Great job on all of them, Jim. :thumbsup:

Sean


----------



## gojira61 (May 21, 2008)

Paulbo said:


> Jim, Those look FANTASTIC!
> 
> The painting is superb. A really nice finish on all of them. You've convinced me to build my minisub when I can get to the Seaview build - I never thought it could come out looking so good.
> 
> ...


Thanks a bunch Paul / Sean!

Yes, all paint, no decals and I did do the line work on the Mini Sub by hand.  The Mini Sub really is a fun little piece.

I love that little interior of yours Paul really makes that Flying Sub pop when you look in that front window and see the details.

I get my cases and stands from Specialty Plastics, http://www.casesforcollectibles.com/. Great service good prices and they can work from vector art for custom work like the uprights for my Seaview stand. The plaques I get from another guy.

Jim


----------



## steve123 (Feb 9, 2009)

Very Nice!..I love your paint work... Very nice job. _and you have the same gloves I wear when eating kechup popsickles...lol_I saved one little crew member from the control room, gotta work on him.

Steve


----------



## Steve CultTVman Iverson (Jan 1, 1970)

Very nice work. Love it!

Steve


----------



## Lloyd Collins (Sep 25, 2004)

Very nice set! I like how you display them. I really like your paint jobs.


----------



## Paulbo (Sep 16, 2004)

gojira61 said:


> ... like the uprights for my Seaview stand
> Jim


I just took a quick look and didn't find your Seaview thread. Did you design a custom stand or base the design on Martin McLaughlin's? Do you have a link to your Seaview? I'd really like to take a look-see.

(That reminds me, I never reposted Martin's design when I rebuilt my website. Gotta remember to do that.)


----------



## kdaracal (Jan 24, 2009)

*About to Build...*

Can you please share your flying sub exterior colors and techniques? They look great and I'm just starting the big 1/32 sub in a few days. I'm completely panicked because it's been so long since I painted like this!! If possible, a quickie step-by-step would really help an old nerd like me!!
Kinley:wave:


----------



## Tim Nolan (Jul 9, 2008)

Man, that's just clean as a whistle! Beautiful work! Those cases you have for your builds are awesome!


----------



## gojira61 (May 21, 2008)

Paulbo said:


> I just took a quick look and didn't find your Seaview thread. Did you design a custom stand or base the design on Martin McLaughlin's? Do you have a link to your Seaview? I'd really like to take a look-see.
> 
> (That reminds me, I never reposted Martin's design when I rebuilt my website. Gotta remember to do that.)

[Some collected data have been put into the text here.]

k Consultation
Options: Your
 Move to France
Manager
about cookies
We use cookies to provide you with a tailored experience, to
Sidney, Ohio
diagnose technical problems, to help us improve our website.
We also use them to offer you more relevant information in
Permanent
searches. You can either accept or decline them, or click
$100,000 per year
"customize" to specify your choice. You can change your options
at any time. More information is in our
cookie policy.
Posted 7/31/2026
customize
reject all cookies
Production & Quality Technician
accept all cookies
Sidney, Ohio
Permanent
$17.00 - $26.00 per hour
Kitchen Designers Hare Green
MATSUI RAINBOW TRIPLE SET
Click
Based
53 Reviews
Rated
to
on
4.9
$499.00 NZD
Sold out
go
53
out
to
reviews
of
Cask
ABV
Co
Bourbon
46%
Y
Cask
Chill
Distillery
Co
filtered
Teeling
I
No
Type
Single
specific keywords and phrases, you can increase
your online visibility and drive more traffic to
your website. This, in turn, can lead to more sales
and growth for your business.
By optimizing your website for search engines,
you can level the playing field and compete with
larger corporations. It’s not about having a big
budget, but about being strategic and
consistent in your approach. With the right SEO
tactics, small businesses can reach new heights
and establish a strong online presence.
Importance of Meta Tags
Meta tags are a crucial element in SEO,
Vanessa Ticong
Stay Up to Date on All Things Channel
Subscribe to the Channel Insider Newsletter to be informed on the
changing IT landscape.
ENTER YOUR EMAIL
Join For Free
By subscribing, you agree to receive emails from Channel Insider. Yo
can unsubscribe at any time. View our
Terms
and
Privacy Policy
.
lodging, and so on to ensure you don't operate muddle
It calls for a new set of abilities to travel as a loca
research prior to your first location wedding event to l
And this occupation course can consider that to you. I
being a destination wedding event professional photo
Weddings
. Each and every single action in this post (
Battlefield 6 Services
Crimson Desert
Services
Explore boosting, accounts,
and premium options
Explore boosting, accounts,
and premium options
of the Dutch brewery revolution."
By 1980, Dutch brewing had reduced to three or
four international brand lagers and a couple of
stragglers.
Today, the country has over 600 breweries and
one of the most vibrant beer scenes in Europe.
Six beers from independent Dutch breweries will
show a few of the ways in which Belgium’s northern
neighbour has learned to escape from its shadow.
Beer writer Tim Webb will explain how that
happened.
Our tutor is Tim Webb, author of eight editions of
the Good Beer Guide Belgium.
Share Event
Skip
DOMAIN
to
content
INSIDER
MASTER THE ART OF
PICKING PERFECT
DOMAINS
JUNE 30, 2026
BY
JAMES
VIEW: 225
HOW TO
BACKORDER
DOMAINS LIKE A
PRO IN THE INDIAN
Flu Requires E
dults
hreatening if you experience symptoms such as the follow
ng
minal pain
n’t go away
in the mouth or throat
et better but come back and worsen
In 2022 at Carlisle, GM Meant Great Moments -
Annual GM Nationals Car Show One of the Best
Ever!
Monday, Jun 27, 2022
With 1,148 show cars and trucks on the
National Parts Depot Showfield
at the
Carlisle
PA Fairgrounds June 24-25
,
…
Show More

Hey Paul, here's the stand, it's pretty basic but I like to keep it simple and clean.


----------



## gojira61 (May 21, 2008)

kdaracal said:


> Can you please share your flying sub exterior colors and techniques? They look great and I'm just starting the big 1/32 sub in a few days. I'm completely panicked because it's been so long since I painted like this!! If possible, a quickie step-by-step would really help an old nerd like me!!
> Kinley:wave:


Hey Kinley

Probably 95% of what your seeing including the interior of the Flying Sub was all Tamiya rattle can with a lot of Tamiya tape. There were a few exterior details on the Flying Sub painted by brush and as far as the interior goes just the seats and figures were brush painted. The most hand brush work done went into the Diving Bell.

On the Mini Sub the hull lines, window trim and propeller were the only parts that were brush painted.

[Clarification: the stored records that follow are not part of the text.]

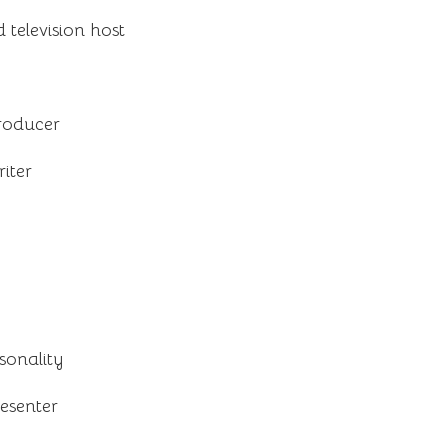
television host
roducer
iter
sonality
resenter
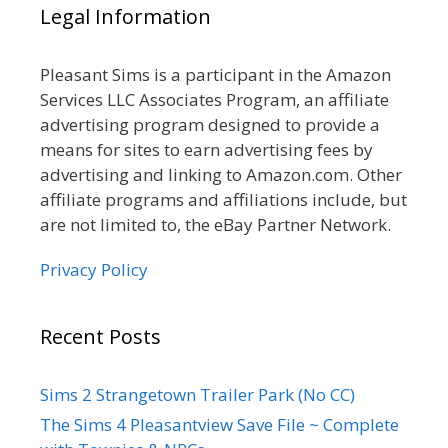
Legal Information
Pleasant Sims is a participant in the Amazon
Services LLC Associates Program, an affiliate
advertising program designed to provide a
means for sites to earn advertising fees by
advertising and linking to Amazon.com. Other
affiliate programs and affiliations include, but
are not limited to, the eBay Partner Network.
Privacy Policy
Recent Posts
Sims 2 Strangetown Trailer Park (No CC)
The Sims 4 Pleasantview Save File ~ Complete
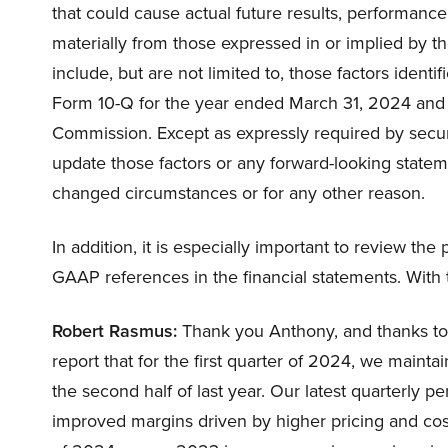
that could cause actual future results, performance
materially from those expressed in or implied by t
include, but are not limited to, those factors identif
Form 10-Q for the year ended March 31, 2024 and o
Commission. Except as expressly required by secur
update those factors or any forward-looking statem
changed circumstances or for any other reason.
In addition, it is especially important to review the
GAAP references in the financial statements. With th
Robert Rasmus:
Thank you Anthony, and thanks to e
report that for the first quarter of 2024, we main
the second half of last year. Our latest quarterly 
improved margins driven by higher pricing and cos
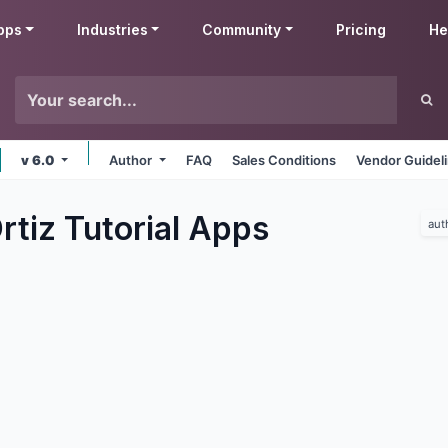
pps
Industries
Community
Pricing
He
v 6.0
Author
FAQ
Sales Conditions
Vendor Guidel
tiz Tutorial
Apps
aut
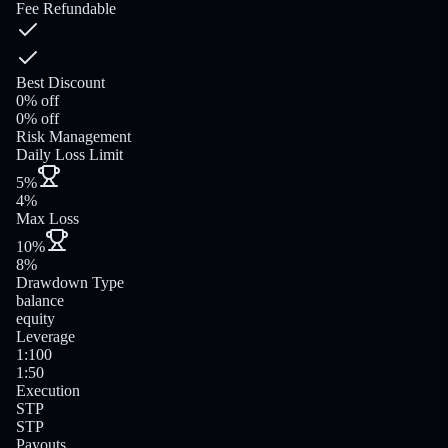
Fee Refundable
Best Discount
0% off
0% off
Risk Management
Daily Loss Limit
5%
4%
Max Loss
10%
8%
Drawdown Type
balance
equity
Leverage
1:100
1:50
Execution
STP
STP
Payouts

The exterior of the Flying Sub and the Diving Bell when all finished got a wash of a darker yellow and the interior of the Flying Sub got a wash of black to pick up some of the panel lines.

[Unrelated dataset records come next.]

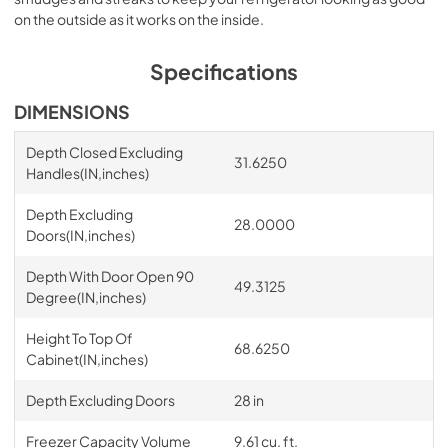
on the outside as it works on the inside.
Specifications
DIMENSIONS
Depth Closed Excluding
31.6250
Handles(IN,inches)
Depth Excluding
28.0000
Doors(IN,inches)
Depth With Door Open 90
49.3125
Degree(IN,inches)
Height To Top Of
68.6250
Cabinet(IN,inches)
Depth Excluding Doors
28 in
Freezer Capacity Volume
9.61 cu. ft.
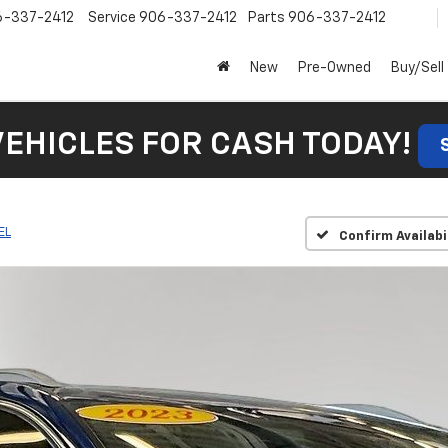
6-337-2412
Service
906-337-2412
Parts
906-337-2412
New
Pre-Owned
Buy/Sell
VEHICLES FOR CASH TODAY!
EL
Confirm Availabi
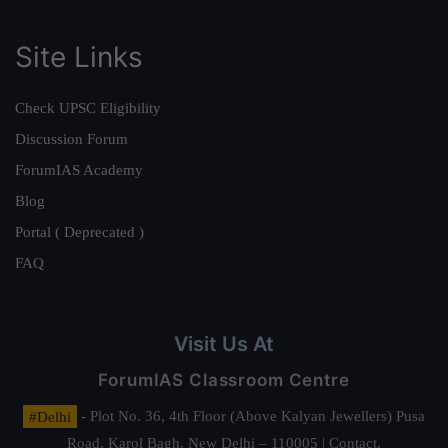
Site Links
Check UPSC Eligibility
Discussion Forum
ForumIAS Academy
Blog
Portal ( Deprecated )
FAQ
Visit Us At
ForumIAS Classroom Centre
#Delhi
- Plot No. 36, 4th Floor (Above Kalyan Jewellers) Pusa
Road, Karol Bagh, New Delhi – 110005 | Contact.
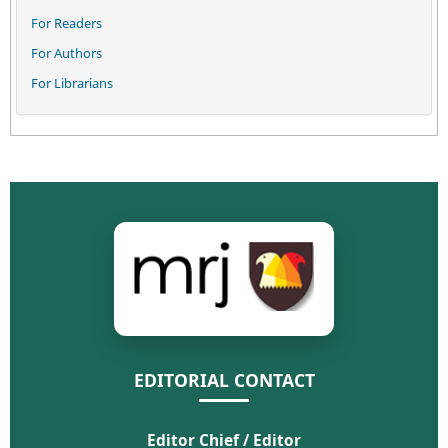
For Readers
For Authors
For Librarians
EDITORIAL CONTACT
Editor Chief / Editor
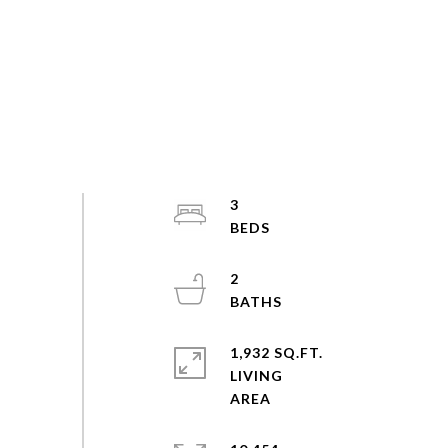
3
2
1,932 SQ.FT.
LIVING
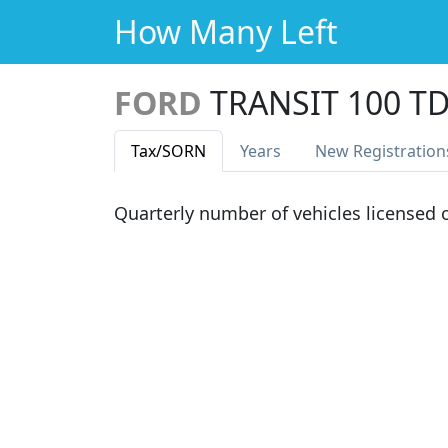
How Many Left
FORD
TRANSIT 100 T
Tax
/SORN
Years
New Reg
istration
Quarterly number of vehicles licensed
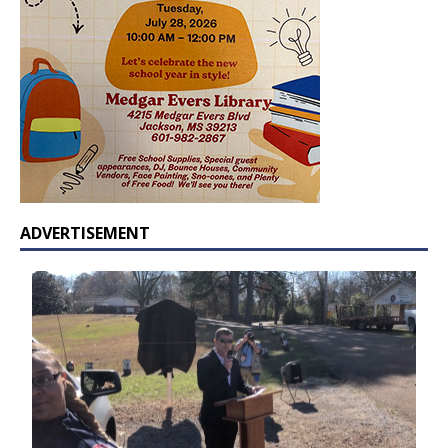
ADVERTISEMENT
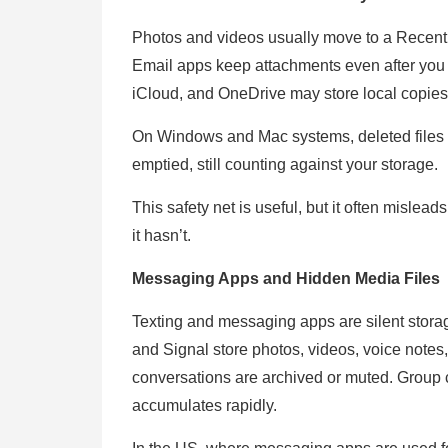
Photos and videos usually move to a Recently 
Email apps keep attachments even after you
iCloud, and OneDrive may store local copies 
On Windows and Mac systems, deleted files r
emptied, still counting against your storage.
This safety net is useful, but it often misle
it hasn’t.
Messaging Apps and Hidden Media Files
Texting and messaging apps are silent stor
and Signal store photos, videos, voice notes
conversations are archived or muted. Group 
accumulates rapidly.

I guess the best advise I can give is to take time and care taping off everything, light colors first, darker colors over the light, and everything got a coat of Tamiya primer, either white or the gray depending on the color I was going to shoot. I used to work in the toy industry painting prototypes and I learned that the more prep time you put in the paint job the better the results. I can tell you I spent way more time taping than I did painting. 

Here’s the colors that were used for the most part, with a few bottle colors along the way like gloss red, gun metal, flat Aluminum, flat white, and gloss black.

*The Flying Sub Hull*

Tamiya TS-47 Chrome Yellow
Tamiya TS-15 Blue
Tamiya TS-17 Gloss Aluminum

*The Flying Sub Interior*

Tamiya AS-19 Intermediate Blue
Tamiya TS-42 Light Gun Metal
Tamiya TS-17 Gloss Aluminum

*Mini Sub*

Tamiya TS-49 Bright Red
Tamiya TS- 17 Gloss Aluminum

*Diving Bell*

Tamiya TS-16 Yellow
Tamiya TS-15 Blue


----------



## gojira61 (May 21, 2008)

Thanks for all the great comments guys, I appreciate it.


----------



## gojira61 (May 21, 2008)

steve123 said:


> _and you have the same gloves I wear when eating kechup popsickles_


:lol:


----------



## Paulbo (Sep 16, 2004)

gojira61 said:


> Hey Paul, here's the stand, it's pretty basic but I like to keep it simple and clean.


I really like that. "Simple and clean" really puts attention on the model, not the stand.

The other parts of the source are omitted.